Por eso mismo, ni la obediencia a la regla, al abad o a la comunidad, son en sí mismos una garantía de haber hecho el camino interior. Al final de la vida es donde se expresa la autenticidad de ese camino. Aunque todos vivan bajo el mismo techo y hagan cosas parecidas, la última etapa de la vida se puede vivir de manera muy diferente, es ahí donde se van recogiendo los frutos de lo que hemos sembrado, la actitud del corazón que hemos trabajado, el gozo de una vida entregada.
Está claro que en esta vida nadie puede hacer el camino solo, necesitamos de los demás si no queremos extraviarnos en algún momento. El peregrino pregunta a los lugareños y se fía de ellos, sin que piense que por eso esté actuando como un niño. Preguntar a otros y fiarnos razonablemente de ellos nos va haciendo más receptivos, más confiados, más dispuestos a amar. Así como para calentar el agua necesitamos un puchero, pues de lo contrario el agua apagaría el fuego, así sucede también en nuestro camino monástico, podemos apagar el buen espíritu con el autoengaño si no tenemos mediaciones en la vida que nos ayuden a discernir y a concretizar la actitud de obediencia a Dios que hemos prometido.
San Benito comenzaba este capítulo de su Regla diciéndonos que el primer grado de la humildad es la obediencia pronta. La humildad es el fin principal del camino monástico. El humilde es el que tiene capacidad de escucha, el que deja que Dios asuma el señorío en su vida. El humilde ha vencido la tiranía de su ego olvidándose de sí mismo para vivir en Dios, unido y amando a todos en la entrega, el respeto y la mansedumbre. Pues bien, la humildad es algo más que torcer la cabeza, la humildad se abre paso por el camino concreto de la obediencia. Es el resultado de la práctica de la obediencia en una vida que nos da multitud de posibilidades para ejercitarla. Lo pronto o lentos que estemos a esta obediencia (a Dios, a los superiores, a los hermanos), así como lo mucho o poco que nos cueste, será el termómetro que mida lo sometido que tenemos a nuestro ego.

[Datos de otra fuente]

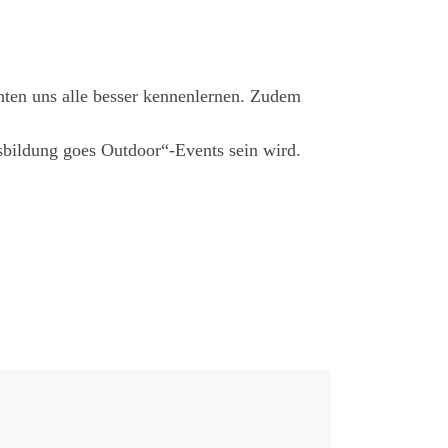
nten uns alle besser kennenlernen. Zudem
sbildung goes Outdoor“-Events sein wird.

Es mucho lo que ofrecemos en nuestra obediencia, por lo que resulta castrante cuando aparece como una realidad opresora y no fruto de un amor que nos hace libres. Nosotros mismos nos amamos cuando damos con alegría lo que hemos decidido dar, pues sólo así encontramos la felicidad de una entrega que es fruto del amor libre y no el sometimiento frustrante a algo no verdaderamente querido. Esta obediencia no es una mera virtud moral, sino una decisión existencial, una relación de amor. El deseo de la virtud cosifica de alguna manera lo que pretendemos. La relación de amor esponja el espíritu y da alegría a la entrega. Cuando esto falta, hay que emplear mil argumentos antes de mandar algo difícil o se provoca una catástrofe cuando se contraría la voluntad del hermano que pide algo. Nuestra respuesta ante las cosas difíciles nos revela qué hay verdaderamente en nuestro corazón. Las cosas agradables y la bonanza de la vida no revelan nada. Dios quiere el corazón, nos quiere a nosotros, no a nuestras cosas. Ese corazón no muere, sino que perdurará más allá de la muerte.